By the time Bill Greaves was a student at City College in the early 1940s, he probably saw a resilient Harlem from his vantage point on campus, up the hill on Convent Avenue. Harlem had endured the Clutch Plague of his coming-of-age, and the loud drum of the Second World War; the neighborhood swelled again with the second wave of the Great Migration of Black people, who came from the American South and the Caribbean to fill wartime factories and flee the domestic terrorism of Jim Crow.
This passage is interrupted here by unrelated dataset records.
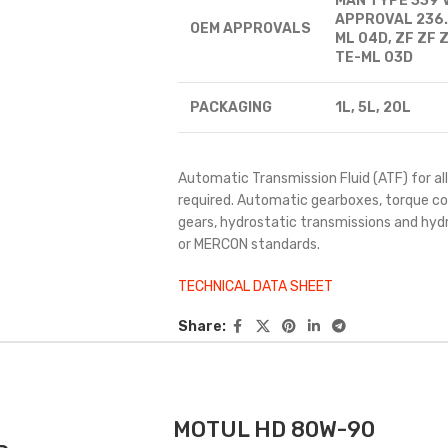
MAN TYPE 339 
APPROVAL 236.9
OEM
APPROVALS
ML 04D, ZF ZF Z
TE-ML 03D
PACKAGING
1L, 5L, 20L
Automatic Transmission Fluid (ATF) for 
required. Automatic gearboxes, torque co
gears, hydrostatic transmissions and hyd
or MERCON standards.
TECHNICAL DATA SHEET
Share:
MOTUL HD 80W-90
The basement of the library on 135th Street between the old ‘heaven’ and Lenox Avenue had been transformed into the American Negro Theater (ANT), operated by Abram Hill and Frederick O’Neal. Hill and O’Neal mentored a generation of artists and activists that would transform the American landscape of film, television, and theater, including Ruby Dee, Ossie Davis, Sidney Poitier, Harry Belafonte, Isabel Sanford, Alice Childress, Hilda Simms, and Greaves. They sought to produce plays that “honestly and with integrity interpreted, illuminated, and criticized contemporary Black life and the concerns of the Black people.”1 This training can be seen as the backbone of Greaves’s lifework as a filmmaker at a time when creative and political voices were softened by the threat of McCarthyism.
Bill Greaves’s experience at the ANT cannot be separated from his filmography, from his first appearance on camera as Archie in the feature film Lost Boundaries (1949) to his 1991 documentary about diplomat and 1950 Nobel Peace Prize recipient Ralph Bunche to a posthumous collaboration with Darius Clark Monroe, in which Monroe reassembled unreleased footage produced by Greaves in Black 14 (2018). In his work there is a throughline of integrity and honed perception of the Black experience in America that considers multiple gazes––an extension of the ethos practiced by his mentors and peers at the ANT.